The MI Supreme Court ruled 5 to 4 on October 2 that Whitmer’s arbitrary and economically devastating lockdowns were unconstitutional, saying she never had the legal authority to extend her mandated state of emergency past April 30, when her first executive order expired. Whitmer has continued to extend the order, under which she issued restrictions that shut down small businesses and required people to wear face coverings in public, since first implementing the state of emergency in March. 

But whether to extend the first state of emergency, the court ruled, fell under the jurisdiction of the state legislature, which has since declined to do so, making Whitmer’s unilateral decision constitutional. 

Whitmer, true to form, has asked for the state Supreme Court to re-hear the case, claiming that in the meantime she can continue to enforce her diktats. Shortly before the Supreme Court ruling, Whitmer had ordered part of the Upper Peninsula region to fall back into Phase 4 of reopening, which takes residents back to working remotely whenever possible, requiring schoolchildren to wear face masks, and putting limits on private social gatherings and shopping areas. Whitmer argues that the order will stand until the case is re-heard.

Nessel’s office said that while the state will not continue to enforce the Governor’s illegal COVID mandates under criminal prosecution, local law enforcement agencies may continue to do so per local ordinances.

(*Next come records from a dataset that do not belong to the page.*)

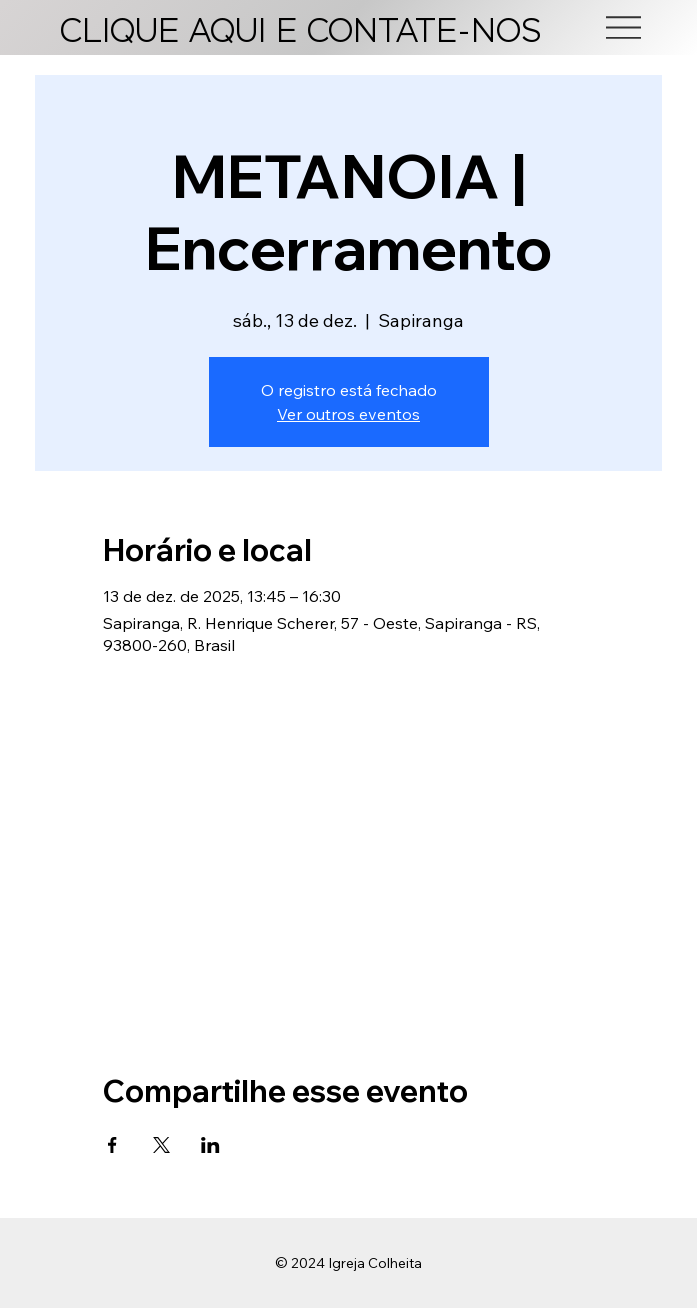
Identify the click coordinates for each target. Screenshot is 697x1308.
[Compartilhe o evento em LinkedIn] (210, 1145)
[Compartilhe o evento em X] (161, 1145)
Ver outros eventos (348, 414)
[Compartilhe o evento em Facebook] (112, 1145)
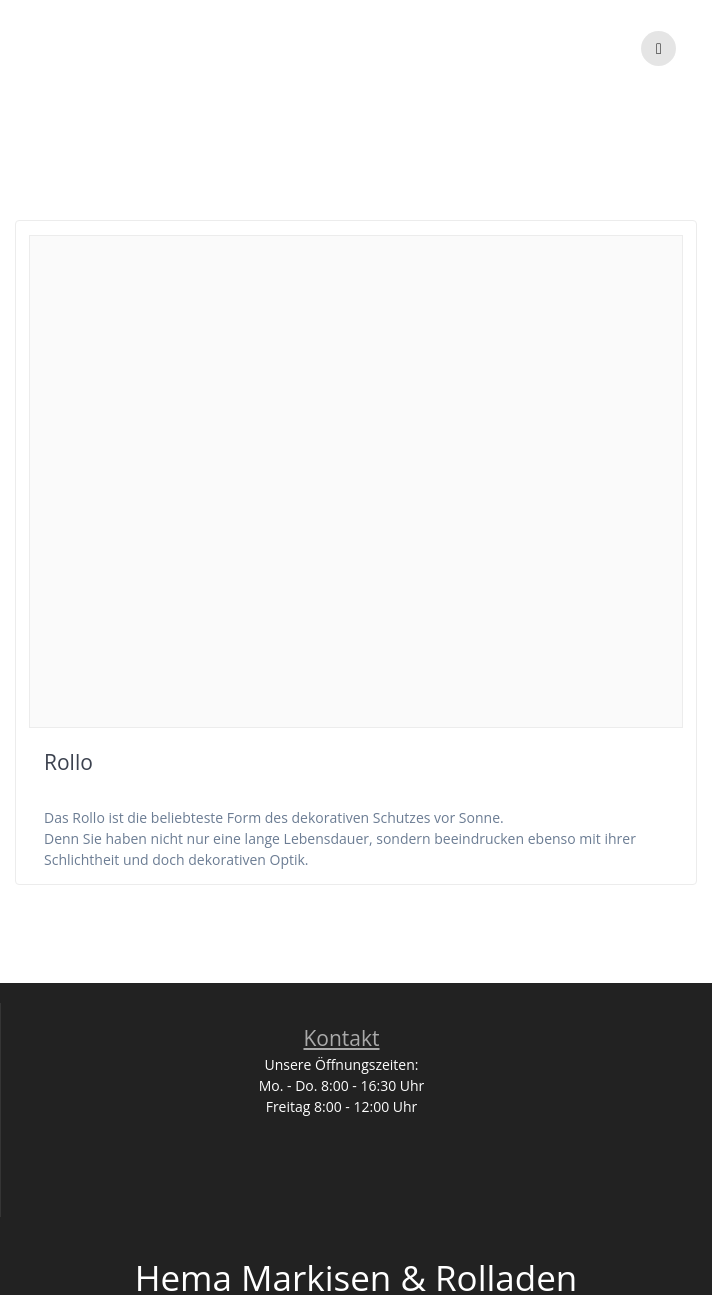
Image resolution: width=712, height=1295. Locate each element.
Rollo (68, 762)
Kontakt (341, 1038)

"However, [Nessel’s] decision is not binding on other law enforcement agencies or state departments with independent enforcement authority,” the AG’s spokesperson said.

“It’s her fervent hope that people continue to abide by the measures that Gov. Whitmer put in place — like wearing face masks, adhering to social distancing requirements and staying home when sick — since they’ve proven effective at saving lives."